Benarkah Pramuka dihapus dari Ekstrakulikuler?
Berdasarkan Permendikbud Nomor 63 Tahun 2014, Pramuka merupakan ekstrakurikuler wajib bagi pendidikan dasar dan menengah. Artinya, seluruh peserta didik jenjang SD, SMP, hingga SMA wajib mengikuti kegiatan Pramuka di sekolahnya.
Sementara itu, Pasal 34 Permendikbud Nomor 12 Tahun 2024 menjelaskan bahwa Permendikbud Nomor 63 Tahun 2014 dinyatakan dicabut dan tidak berlaku lagi. Namun, hal itu bukan berarti Pramuka dihapuskan dari kegiatan ekstrakurikuler sekolah.
“Pendidikan Kepramukaan masih menjadi ekstrakurikuler yang harus ada di setiap satuan pendidikan.

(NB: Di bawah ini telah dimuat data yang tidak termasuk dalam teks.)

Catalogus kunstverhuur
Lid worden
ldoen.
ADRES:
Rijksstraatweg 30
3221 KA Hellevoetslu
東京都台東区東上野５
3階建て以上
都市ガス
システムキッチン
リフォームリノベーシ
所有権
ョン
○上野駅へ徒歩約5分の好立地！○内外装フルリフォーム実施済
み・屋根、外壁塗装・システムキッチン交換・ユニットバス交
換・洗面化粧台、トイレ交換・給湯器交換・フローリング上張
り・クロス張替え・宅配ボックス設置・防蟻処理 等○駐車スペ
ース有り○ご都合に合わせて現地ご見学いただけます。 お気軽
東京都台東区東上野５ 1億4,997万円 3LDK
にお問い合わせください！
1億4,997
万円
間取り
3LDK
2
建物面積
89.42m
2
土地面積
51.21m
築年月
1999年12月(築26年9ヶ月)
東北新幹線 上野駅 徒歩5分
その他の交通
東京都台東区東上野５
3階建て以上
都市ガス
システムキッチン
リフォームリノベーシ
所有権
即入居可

Bagaimanapun juga Pramuka dianggap sebagai salah satu ekstrakurikuler penting yang bisa melatih mental, tanggung jawab, kerja sama, hingga kemandirian siswa.” Irwan
Namun, dengan berlakunya Permendikbud No.12 Tahun 2024, Pramuka sudah tidak bersifat wajib (opsional/pilihan) sehingga keikutsertaan peserta didik pun bersifat sukarela. Dengan demikian, Pramuka tidak benar-benar dihapus dari daftar ekstrakurikuler sekolah dan tetap bisa diikuti oleh peserta didik yang memang tertarik dengan Kepramukaan.

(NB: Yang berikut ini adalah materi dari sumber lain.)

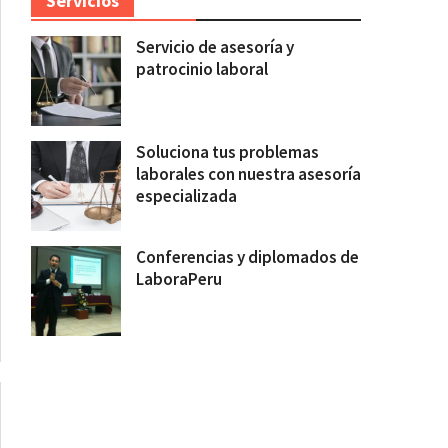
Servicios
Servicio de asesoría y
patrocinio laboral
Soluciona tus problemas
laborales con nuestra asesoría
especializada
Conferencias y diplomados de
LaboraPeru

Dalam praktiknya, Permendikbudristek Nomor 12 Tahun 2024 hanya merevisi bagian Pendidikan Kepramukaan dalam Model Blok yang mewajibkan perkemahan, menjadi tidak wajib. Namun demikian, jika satuan pendidikan akan menyelenggarakan kegiatan perkemahan, maka tetap diperbolehkan. Selain itu, keikutsertaan murid dalam kegiatan ekstrakurikuler juga bersifat sukarela.
“UU 12/2010 menyatakan bahwa gerakan pramuka bersifat mandiri, sukarela, dan nonpolitis. Tentu dengan hal ini akan sejalan, Permendikbudristek 12/2024 mengatur bahwa keikutsertaan murid dalam kegiatan ekstrakurikuler, termasuk Pramuka, bersifat sukarela.